-------- Data provided --------
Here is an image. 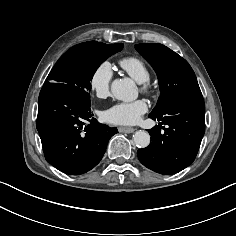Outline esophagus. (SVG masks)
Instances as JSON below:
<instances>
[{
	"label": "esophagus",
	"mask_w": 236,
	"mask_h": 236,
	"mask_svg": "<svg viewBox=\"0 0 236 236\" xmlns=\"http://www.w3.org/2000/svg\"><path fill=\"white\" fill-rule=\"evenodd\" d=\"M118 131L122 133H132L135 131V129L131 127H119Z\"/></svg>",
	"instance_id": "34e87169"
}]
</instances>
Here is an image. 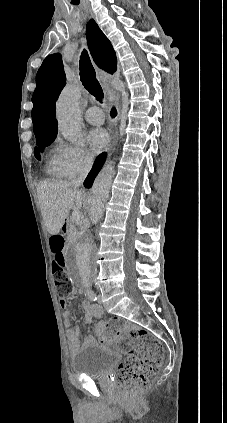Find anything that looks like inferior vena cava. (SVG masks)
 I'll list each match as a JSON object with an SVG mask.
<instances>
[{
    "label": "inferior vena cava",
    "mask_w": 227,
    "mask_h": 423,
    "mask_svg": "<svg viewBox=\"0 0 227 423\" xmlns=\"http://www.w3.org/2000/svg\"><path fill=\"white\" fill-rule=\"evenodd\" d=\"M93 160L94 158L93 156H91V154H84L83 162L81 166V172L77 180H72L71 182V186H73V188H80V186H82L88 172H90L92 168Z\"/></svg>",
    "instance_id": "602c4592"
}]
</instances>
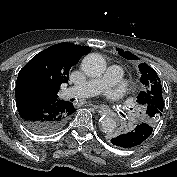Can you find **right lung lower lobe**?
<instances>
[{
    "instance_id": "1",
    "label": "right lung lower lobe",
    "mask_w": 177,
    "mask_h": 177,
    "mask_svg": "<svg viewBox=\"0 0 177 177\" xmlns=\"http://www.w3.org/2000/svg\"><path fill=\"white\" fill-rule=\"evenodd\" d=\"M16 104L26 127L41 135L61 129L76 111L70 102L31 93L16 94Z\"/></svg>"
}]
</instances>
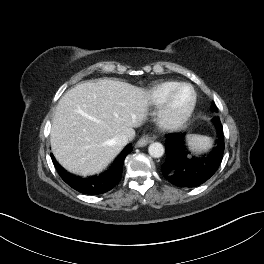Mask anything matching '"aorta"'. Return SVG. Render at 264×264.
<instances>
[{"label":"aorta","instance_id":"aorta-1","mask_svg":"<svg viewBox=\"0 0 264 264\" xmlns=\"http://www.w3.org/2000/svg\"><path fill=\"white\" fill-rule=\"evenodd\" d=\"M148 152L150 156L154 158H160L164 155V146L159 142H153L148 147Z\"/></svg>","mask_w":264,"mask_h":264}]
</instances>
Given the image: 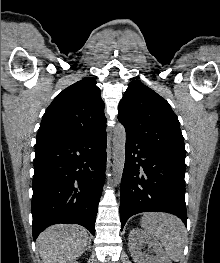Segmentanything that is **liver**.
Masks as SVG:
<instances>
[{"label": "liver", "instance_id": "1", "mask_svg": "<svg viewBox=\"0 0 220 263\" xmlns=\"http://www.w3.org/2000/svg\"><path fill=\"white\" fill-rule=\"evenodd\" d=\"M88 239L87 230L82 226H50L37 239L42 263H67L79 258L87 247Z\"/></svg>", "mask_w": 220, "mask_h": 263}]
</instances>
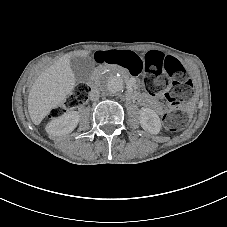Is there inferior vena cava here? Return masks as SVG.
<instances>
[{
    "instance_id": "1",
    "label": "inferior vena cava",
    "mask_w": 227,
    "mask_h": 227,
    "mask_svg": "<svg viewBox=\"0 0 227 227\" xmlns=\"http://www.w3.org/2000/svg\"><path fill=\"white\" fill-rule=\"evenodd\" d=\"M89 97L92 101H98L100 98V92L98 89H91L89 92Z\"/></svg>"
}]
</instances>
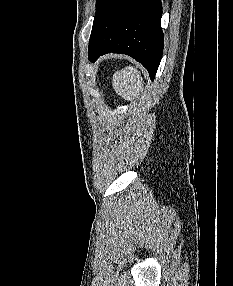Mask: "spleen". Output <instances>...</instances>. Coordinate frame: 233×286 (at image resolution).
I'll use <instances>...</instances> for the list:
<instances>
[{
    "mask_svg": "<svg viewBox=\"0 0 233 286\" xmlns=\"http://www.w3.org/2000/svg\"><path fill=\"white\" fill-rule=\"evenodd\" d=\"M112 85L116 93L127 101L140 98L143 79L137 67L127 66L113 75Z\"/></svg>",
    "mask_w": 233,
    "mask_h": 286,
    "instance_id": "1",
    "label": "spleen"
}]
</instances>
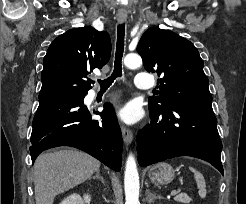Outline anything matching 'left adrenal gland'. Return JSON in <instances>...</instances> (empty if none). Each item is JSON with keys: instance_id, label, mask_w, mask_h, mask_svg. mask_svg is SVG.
--------
What is needed is a word-for-word repeat of every line from the line with "(at image resolution)." to the end of the entries above; leave out the pictures.

• **Answer box**:
Mask: "spleen". Output <instances>...</instances>. Coordinate frame: 233×286 (at image resolution).
I'll use <instances>...</instances> for the list:
<instances>
[{
    "mask_svg": "<svg viewBox=\"0 0 233 286\" xmlns=\"http://www.w3.org/2000/svg\"><path fill=\"white\" fill-rule=\"evenodd\" d=\"M112 85L116 93L127 101L140 98L143 79L137 67L127 66L113 75Z\"/></svg>",
    "mask_w": 233,
    "mask_h": 286,
    "instance_id": "1",
    "label": "spleen"
}]
</instances>
Outline anything matching 'left adrenal gland'. Return JSON in <instances>...</instances> (empty if none). Each item is JSON with keys: instance_id, label, mask_w, mask_h, mask_svg. mask_svg is SVG.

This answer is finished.